Who Is Marvel's Sentry? The Thunderbolts Villain Explained

Back in February, Steven Yeun was announced to be joining the Marvel Cinematic Universe with a "key role" in "Thunderbolts." Now, thanks to Robert Kirkman (the creator of "Invincible," in which Yeun plays the titular superhero), it's been confirmed what Yeun's role is: Robert Reynolds/The Sentry.

The Sentry is a relatively recent creation, debuting in 2000 and created by Paul Jenkins, Jae Lee, and Rick Veitch. He's one of the countless Superman clones across comics; he has the same powerset (flight, super strength, energy blasts, etc.), the flowing cape and S-insignia, he gets his powers from the sun (hence his golden costume and nickname, "The Golden Guardian of Good"), and he even boasts the classic alliterative secret identity (think "Clark Kent").

However, Mr. Reynolds is not all good. Afflicted with a personality disorder since he got his powers, his archenemy — the soul-devouring shadow "The Void" — is Reynold's own alternate personality. Now that Bruce Banner (Mark Ruffalo) is the Hulk full-time and Wanda Maximoff (Elizabeth Olsen) was seemingly crushed beneath Mount Wundagore, the Sentry easily slots in as the MCU's new Jekyll & Hyde anti-hero. Reports indicate the Sentry will be the antagonist of "Thunderbolts," so odds are good The Void will be coming to the silver screen with him.

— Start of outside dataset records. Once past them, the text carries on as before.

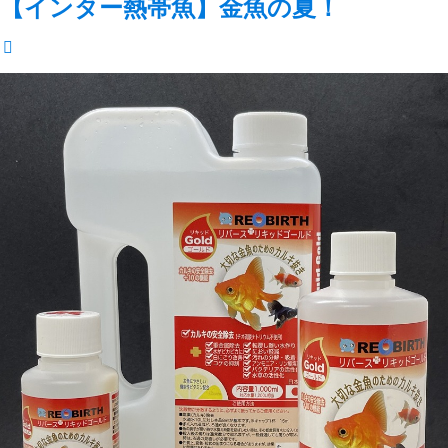
【インター熱帯魚】金魚の夏！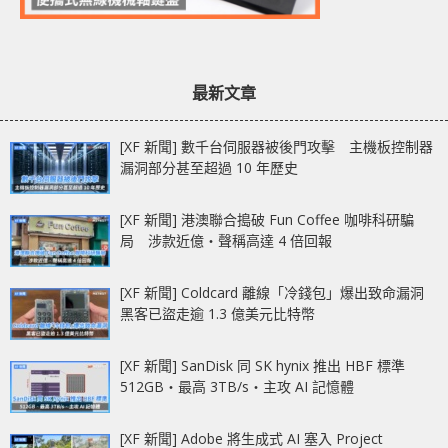
最新文章
[XF 新聞] 數千台伺服器被後門攻擊 主機板控制器
漏洞部分甚至超過 10 年歷史
[XF 新聞] 港澳聯合搗破 Fun Coffee 咖啡科研騙
局 涉款近億‧聲稱高達 4 倍回報
[XF 新聞] Coldcard 離線「冷錢包」爆出致命漏洞
黑客已盜走逾 1.3 億美元比特幣
[XF 新聞] SanDisk 同 SK hynix 推出 HBF 標準
512GB‧最高 3TB/s‧主攻 AI 記憶體
[XF 新聞] Adobe 將生成式 AI 塞入 Project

What should you know about the Sentry before he makes his film debut, and what can you expect from him? Let's get into it.

History of the Sentry

The Sentry comes out of "Marvel Knights," an imprint started in the late 1990s for writers and artists to craft relatively more creator-driven and mature stories with Marvel's stable of characters. "The Sentry" was a miniseries by Jenkins and Lee about the greatest superhero no one had ever heard of.

Bob Reynolds is portrayed as a miserable middle-aged man with memories of being The Sentry, but no one else recalls them. The first issue leaves it ambiguous if he's delusional or not — until he starts flying in the last panel. Reynolds then visits other heroes of the Marvel Universe (the Fantastic Four, the Hulk, Spider-Man, and the X-Men) and speaks to them as old friends even though they're unable to remember him.

You see, Reynolds senses The Void is returning and they must marshal a defense. The twist, that Sentry and The Void are one and the same, comes in the final issue, "The Sentry Vs. The Void" #1. Discovering the truth of the Void, and that he and his superhero friends agreed to erase the Sentry to stop the villain, Bob accepts his "normal life" and everyone forgets about him again. The ending, though, suggests his memory of the Sentry is still in there somewhere.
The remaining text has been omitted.